West Virginia Bans 4 More Banks For ESG Policies

The state of West Virginia has banned four more banks from holding contracts with the state due to their left-wing Environmental, Social and Governance (ESG) policies.

Riley Moore, treasurer of the Mountain State, recently prohibited contracts to be held with Citibank, TD Bank, Northern Trust and HSBC Holdings due to the financial institutions’ woke policies and fossil fuels boycotts. The move comes after the banks were warned of repercussions in February.

The institutions have joined a growing list of companies forbidden to conduct business with the state of West Virginia, including BlackRock, Goldman Sachs, J.P. Morgan Chase, Morgan Stanley and Wells Fargo.

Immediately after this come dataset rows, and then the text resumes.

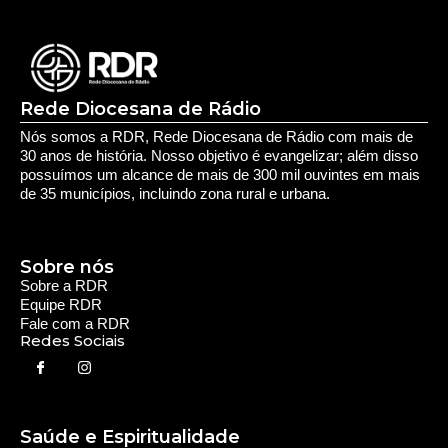
Deixe seu Comentário:
Comments are closed.
Rede Diocesana de Rádio
Nós somos a RDR, Rede Diocesana de Rádio com mais de
30 anos de história. Nosso objetivo é evangelizar; além disso
possuímos um alcance de mais de 300 mil ouvintes em mais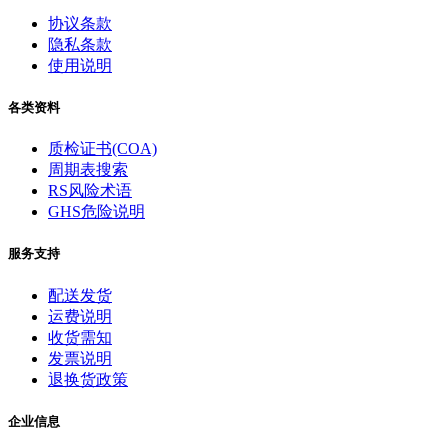
协议条款
隐私条款
使用说明
各类资料
质检证书(COA)
周期表搜索
RS风险术语
GHS危险说明
服务支持
配送发货
运费说明
收货需知
发票说明
退换货政策
企业信息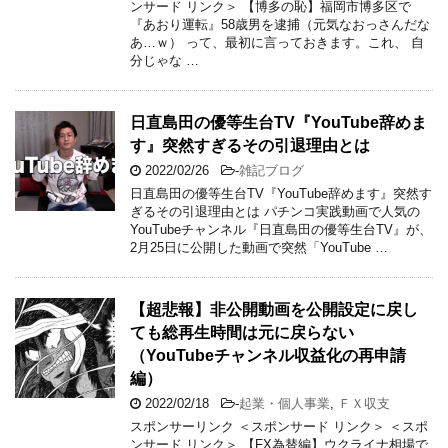
ンサード リンク＞ 【博多の恥】福岡市博多区で
『あおり運転』58歳男を逮捕（元気なおっさんだな
あ…ｗ） って、最初に言っておきます。これ、 自
分じゃな …
日直島田の優等生台TV『YouTube辞めま
す』突然すぎるその引退理由とは
2022/02/26
-
雑記ブログ
日直島田の優等生台TV『YouTube辞めます』突然す
ぎるその引退理由とは パチンコ実践動画で人気の
YouTubeチャンネル『日直島田の優等生台TV』が、
2月25日に公開した動画で突然「YouTube …
【超悲報】非公開動画を公開設定に戻し
ても総再生時間は元に戻らない
（YouTubeチャンネル収益化の再申請
編）
2022/02/18
-
起業・個人事業
,
ＦＸ収支
スポンサーリンク ＜スポンサード リンク＞ ＜スポ
ンサード リンク＞ 【FX為替編】ウクライナ相場で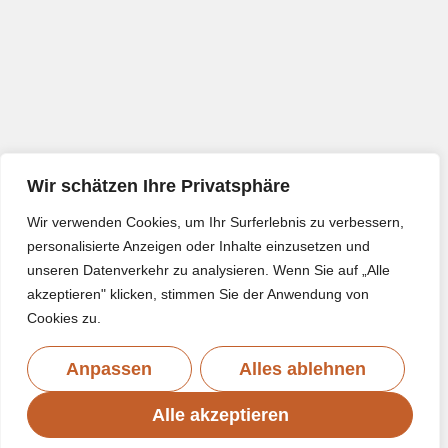
Wir schätzen Ihre Privatsphäre
Wir verwenden Cookies, um Ihr Surferlebnis zu verbessern,
personalisierte Anzeigen oder Inhalte einzusetzen und
unseren Datenverkehr zu analysieren. Wenn Sie auf „Alle
akzeptieren" klicken, stimmen Sie der Anwendung von
Cookies zu.
Anpassen
Alles ablehnen
Alle akzeptieren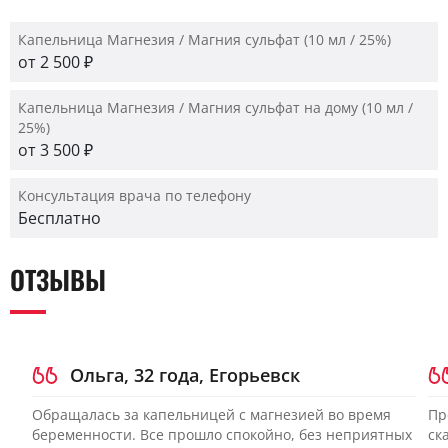
Капельница Магнезия / Магния сульфат (10 мл / 25%)
от 2 500 ₽
Капельница Магнезия / Магния сульфат на дому (10 мл /
25%)
от 3 500 ₽
Консультация врача по телефону
Бесплатно
ОТЗЫВЫ
Ольга, 32 года, Егорьевск
Обращалась за капельницей с магнезией во время
Пр
беременности. Все прошло спокойно, без неприятных
ск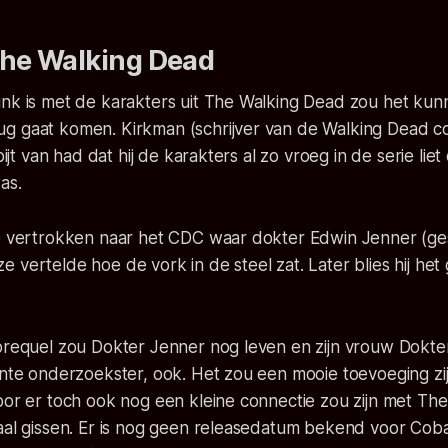
The Walking Dead
ink is met de karakters uit The Walking Dead zou het kun
g gaat komen. Kirkman (schrijver van de Walking Dead co
spijt van had dat hij de karakters al zo vroeg in de serie li
as.
se vertrokken naar het CDC waar dokter Edwin Jenner (g
 vertelde hoe de vork in de steel zat. Later blies hij h
 prequel zou Dokter Jenner nog leven en zijn vrouw Dokt
ante onderzoekster, ook. Het zou een mooie toevoeging zi
oor er toch ook nog een kleine connectie zou zijn met Th
aal gissen. Er is nog geen releasedatum bekend voor Coba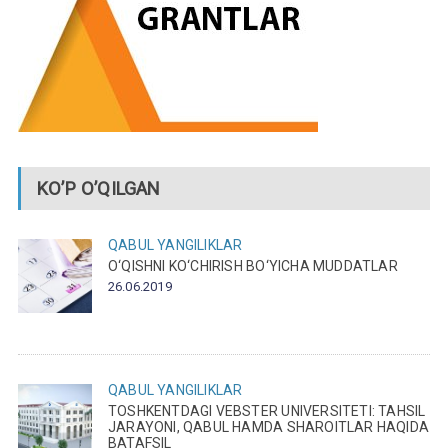
KO’P O’QILGAN
QABUL
YANGILIKLAR
O‘QISHNI KO‘CHIRISH BO‘YICHA MUDDATLAR
26.06.2019
QABUL
YANGILIKLAR
TOSHKENTDAGI VEBSTER UNIVERSITETI: TAHSIL
JARAYONI, QABUL HAMDA SHAROITLAR HAQIDA
BATAFSIL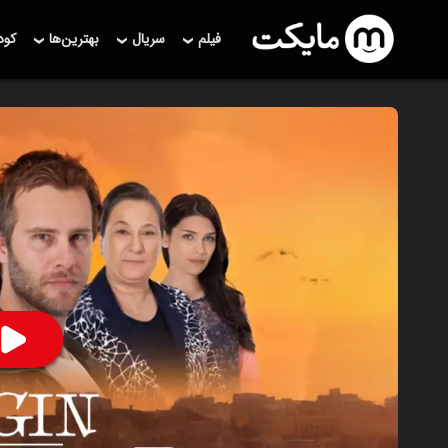
فیلم
سریال
بهترین‌ها
کو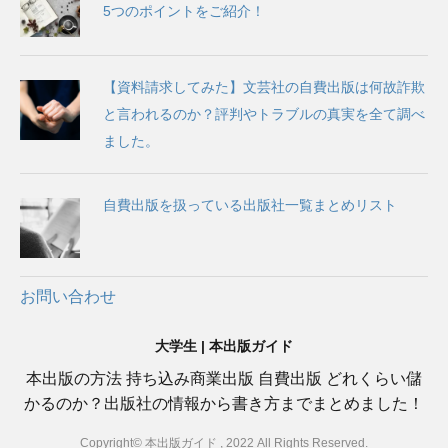
5つのポイントをご紹介！
【資料請求してみた】文芸社の自費出版は何故詐欺
と言われるのか？評判やトラブルの真実を全て調べ
ました。
自費出版を扱っている出版社一覧まとめリスト
お問い合わせ
大学生 | 本出版ガイド
本出版の方法 持ち込み商業出版 自費出版 どれくらい儲
かるのか？出版社の情報から書き方までまとめました！
Copyright© 本出版ガイド , 2022 All Rights Reserved.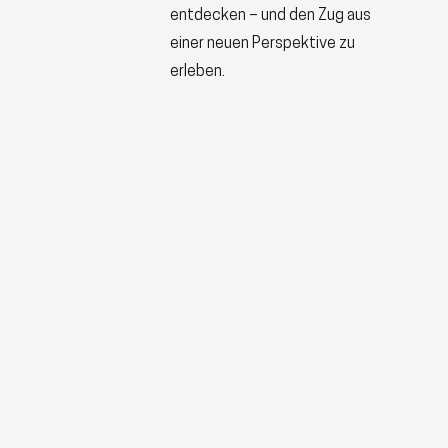
entdecken – und den Zug aus
einer neuen Perspektive zu
erleben.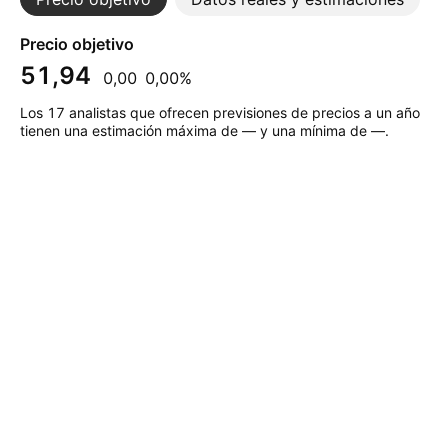
Precio objetivo
51,94
0,00
0,00%
Los 17 analistas que ofrecen previsiones de precios a un año
tienen una estimación máxima de — y una mínima de —.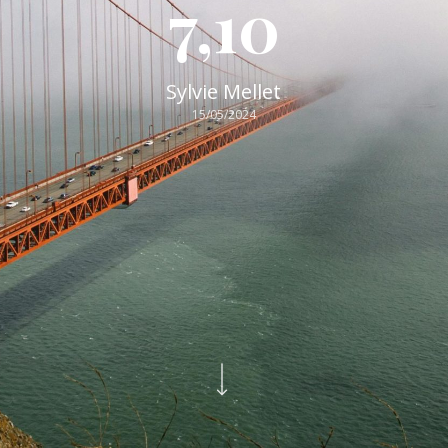
7,10
Sylvie Mellet
15/05/2024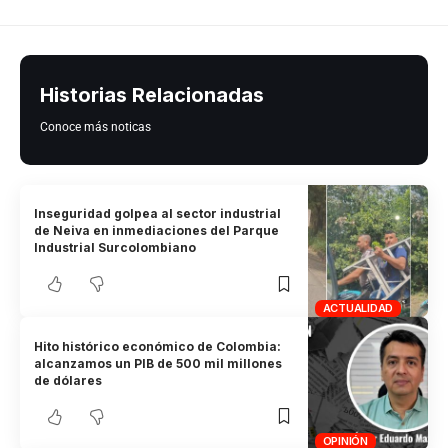
Historias Relacionadas
Conoce más noticas
Inseguridad golpea al sector industrial
de Neiva en inmediaciones del Parque
Industrial Surcolombiano
ACTUALIDAD
Hito histórico económico de Colombia:
alcanzamos un PIB de 500 mil millones
de dólares
OPINIÓN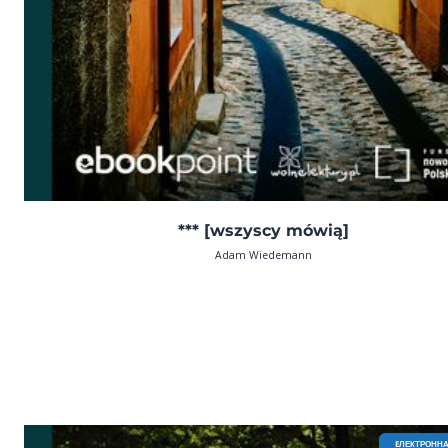
*** [wszyscy mówią]
Adam Wiedemann
EЛЕКТРОННА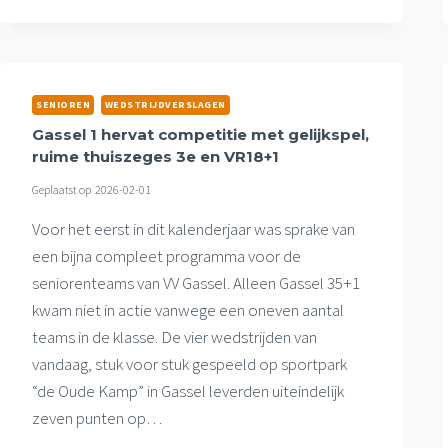
ZURE
UITNEDERLAAG
GASSEL
1
TEGEN
SENIOREN
WEDSTRIJDVERSLAGEN
KOPLOPER,
Gassel 1 hervat competitie met gelijkspel,
WEL
ruime thuiszeges 3e en VR18+1
WINST
GASSEL
Geplaatst op
2026-02-01
35+1
Voor het eerst in dit kalenderjaar was sprake van
een bijna compleet programma voor de
seniorenteams van VV Gassel. Alleen Gassel 35+1
kwam niet in actie vanwege een oneven aantal
teams in de klasse. De vier wedstrijden van
vandaag, stuk voor stuk gespeeld op sportpark
“de Oude Kamp” in Gassel leverden uiteindelijk
zeven punten op…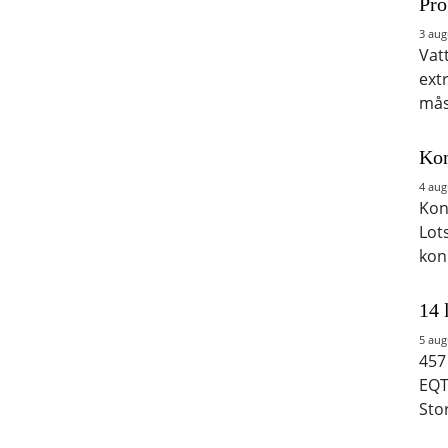
Pro
3 aug
Vat
ext
mås
Kon
4 aug
Kon
Lot
kon
14 
5 aug
457
EQT
Sto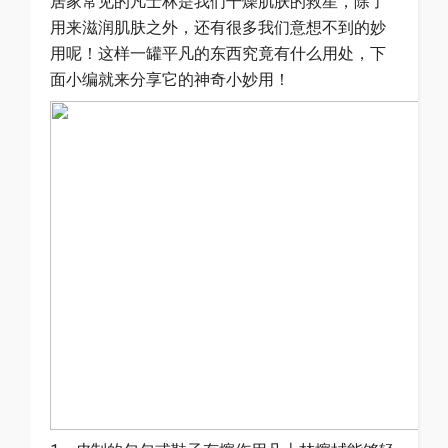
居家常见的凡士林是我们干燥肌肤的救星，除了
用来滋润肌肤之外，还有很多我们意想不到的妙
用呢！这样一罐平凡的东西究竟有什么用处，下
面小编就来分享它的神奇小妙用！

An $18 billion loss in access to “inflows and outflows” per year has been estimated to have occurred since these banks were banned.

According to Moore, the “tremendous loss” is one which he hopes will inspire additional action to be initiated by other states, working to crack down on left-wing banking policies across the country. The treasurer reportedly contacted six different financial institutions earlier this year, informing them that they would end up on West Virginia’s restricted list within 45 days unless they proved to him that they were not boycotting fossil fuel companies.

BMO Bank and Fifth Third Bank complied with Moore’s request, adjusting their policies to align with the state’s requirements, a move which the treasurer called “quite a bit of a success story.” He added that this approach to ensuring “banks [will] act like banks” is the way to “win” in the ongoing effort of “keeping the free market free.”

Moore has defended his decision to add four more banks to the restricted institutions list by explaining that “fossil fuels are the lifeblood of West Virginia.” He added that the move was simply presenting the banks with a choice to either boycott the critical market or do business in the state.

Previously, the treasurer has spoken out about the risks of ESG, which has become the controlling factor for financial institutions when dealing with stock purchases and investments. He has pointed out that ESG policies claim that environmental controversies like fossil fuels are causing irreparable damage to the climate instead of producing necessary and effective power to society.

Moore further explained in a 2023 video for the Foundation for Government Accountability that banks have implemented ESG scores that “downgrade securities” in various companies. This can also result in certain institutions refusing to lend money to fossil fuel organizations, which Moore described as being “outright economic extortion” in some cases.